● **Source information**
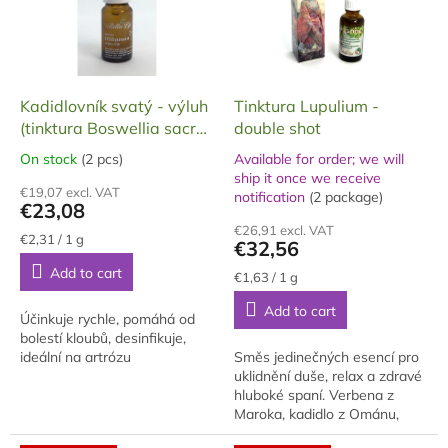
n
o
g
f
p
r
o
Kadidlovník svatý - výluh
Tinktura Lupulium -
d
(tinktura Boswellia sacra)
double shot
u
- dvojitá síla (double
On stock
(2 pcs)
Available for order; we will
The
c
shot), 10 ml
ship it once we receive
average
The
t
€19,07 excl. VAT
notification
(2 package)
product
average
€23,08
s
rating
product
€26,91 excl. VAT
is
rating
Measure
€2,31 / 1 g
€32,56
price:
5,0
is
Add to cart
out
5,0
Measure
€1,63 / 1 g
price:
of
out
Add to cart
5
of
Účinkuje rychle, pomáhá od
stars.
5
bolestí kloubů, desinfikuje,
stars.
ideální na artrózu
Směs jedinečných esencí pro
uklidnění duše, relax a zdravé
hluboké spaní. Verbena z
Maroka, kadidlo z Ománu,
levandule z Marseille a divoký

---

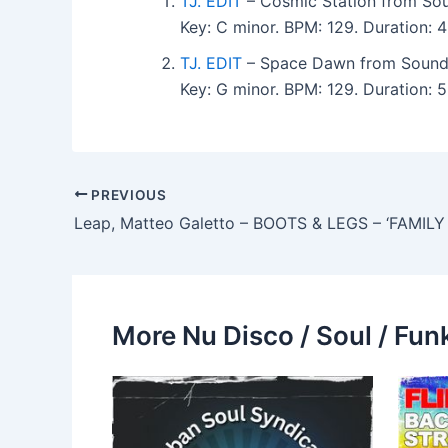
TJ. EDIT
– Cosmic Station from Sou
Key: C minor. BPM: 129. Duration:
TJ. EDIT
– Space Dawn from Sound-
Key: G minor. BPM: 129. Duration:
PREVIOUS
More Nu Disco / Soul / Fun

--

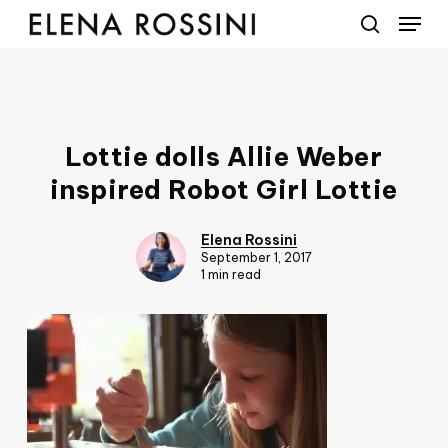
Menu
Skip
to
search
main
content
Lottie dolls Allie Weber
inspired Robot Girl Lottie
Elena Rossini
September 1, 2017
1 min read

● **Assignment**
Given the records above, reproduce precisely and only the lines between the line holding "(2 package)" and the line holding "levandule z Marseille a divoký", inclusive.

● **Answer**
(2 package)
product
average
€23,08
s
rating
product
€26,91 excl. VAT
is
rating
Measure
€2,31 / 1 g
€32,56
price:
5,0
is
Add to cart
out
5,0
Measure
€1,63 / 1 g
price:
of
out
Add to cart
5
of
Účinkuje rychle, pomáhá od
stars.
5
bolestí kloubů, desinfikuje,
stars.
ideální na artrózu
Směs jedinečných esencí pro
uklidnění duše, relax a zdravé
hluboké spaní. Verbena z
Maroka, kadidlo z Ománu,
levandule z Marseille a divoký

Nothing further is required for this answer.